Victims Risk Their Reputations When They Come Forward
Whether we want to admit it or not, the things people who are brave enough to share on the workplace abuse they experienced or the fraud in the companies face is what keeps so many silent. They are humiliated, shunned and even harassed. In the case of sexual harassment, people tend to blame the victim and try to discredit them by any means necessary. This means that before the perpetrator can even face justice, the victim or witness is put through the ringer for just telling the truth. It’s so important than the men and woman who come forward in order to have protection and support of people around them. According to JF Melton Law, “Whistleblowers take great risks, so getting a reward for that risk is key. It is imperative that they have whistleblower protection to ensure a) the largest reward possible is given and b) the whistleblower is protected under the law.”
When Power Goes Unchecked, Bad Things Happen
The one thing stories like Harvey Weinstein, Matt Lauer and R. Kelly all have in common is abusers being able to get away with what they do for decades. Because these people rise to the upper echelons of society, people often turn a blind eye to their deeds, or the ones that see are threatened into silence. These unfortunately repeats the cycle of abuse, and emboldens the abuser. We have to be able to ask questions of the men and women we put up on pedestals, and take them to task when they do something wrong. If we repeatedly turn a blind eye, all that does is make them feel invincible and double down on the abuse.
We Have to Separate Talent From Character
If there’s anything we need to learn as a society it’s that an artistic genius or talented person can still be an abuser, and no matter how talented they are, they don’t deserve the benefit of the doubt. In fact, the men and women we look up to as role models have to hold themselves to a higher standard. They should be examples of respect, good character and integrity, not people we let get away with anything and everything. If they decide to display horrible behavior, harassing people and destroying their lives, we as a society have to speak out against that and stop putting money in their pockets. We need to stop treating famous and powerful people as gods who can move through society with no accountability or responsibility for their negative actions.
We Need to Have More Conversations
Whether it’s at work, at universities or even in the privacy of our own homes, we have to have conversations about harassment and abuses of power. Many victims struggle to come forward because they either think they did something to ask for the abuse, or they don’t think what happened to them was an abuse of power. If we were to have more open conversation about the spectrum of abuse and how it manifests in behavior, we could raise the standards of how we treat each other. We would make it so much easier for victims to use their voices. In a lot of companies, employees have had to discuss what sexual harassment looks like and this awareness actually makes the workplace safer. We need to extend that to the whole society.
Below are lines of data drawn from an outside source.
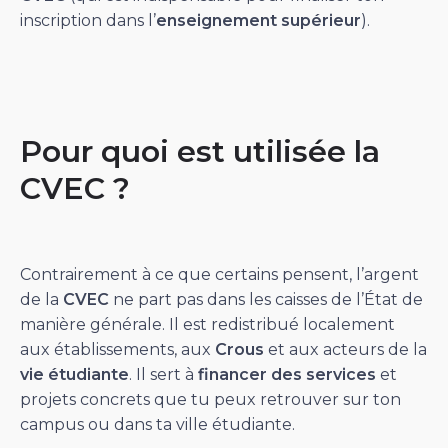
inscription dans l’
enseignement supérieur
).
Pour quoi est utilisée la
CVEC ?
Contrairement à ce que certains pensent, l’argent
de la
CVEC
ne part pas dans les caisses de l’État de
manière générale. Il est redistribué localement
aux établissements, aux
Crous
et aux acteurs de la
vie étudiante
. Il sert à
financer des services
et
projets concrets que tu peux retrouver sur ton
campus ou dans ta ville étudiante.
The #MeToo movement lifted the lid on so many abuses and though it wasn’t always perfect, it forced us to start having the necessary conversations that make our world safer for everyone else. When we work for companies, our safety is their responsibility, and just as our employers expect want to be sure that we have integrity when they hire us, we expect the same from them. We expect to be safe from abuse and harassment, to be treated with respect at all the time, and for any incidents of abuse to be dealt with accordingly, not swept under the rug.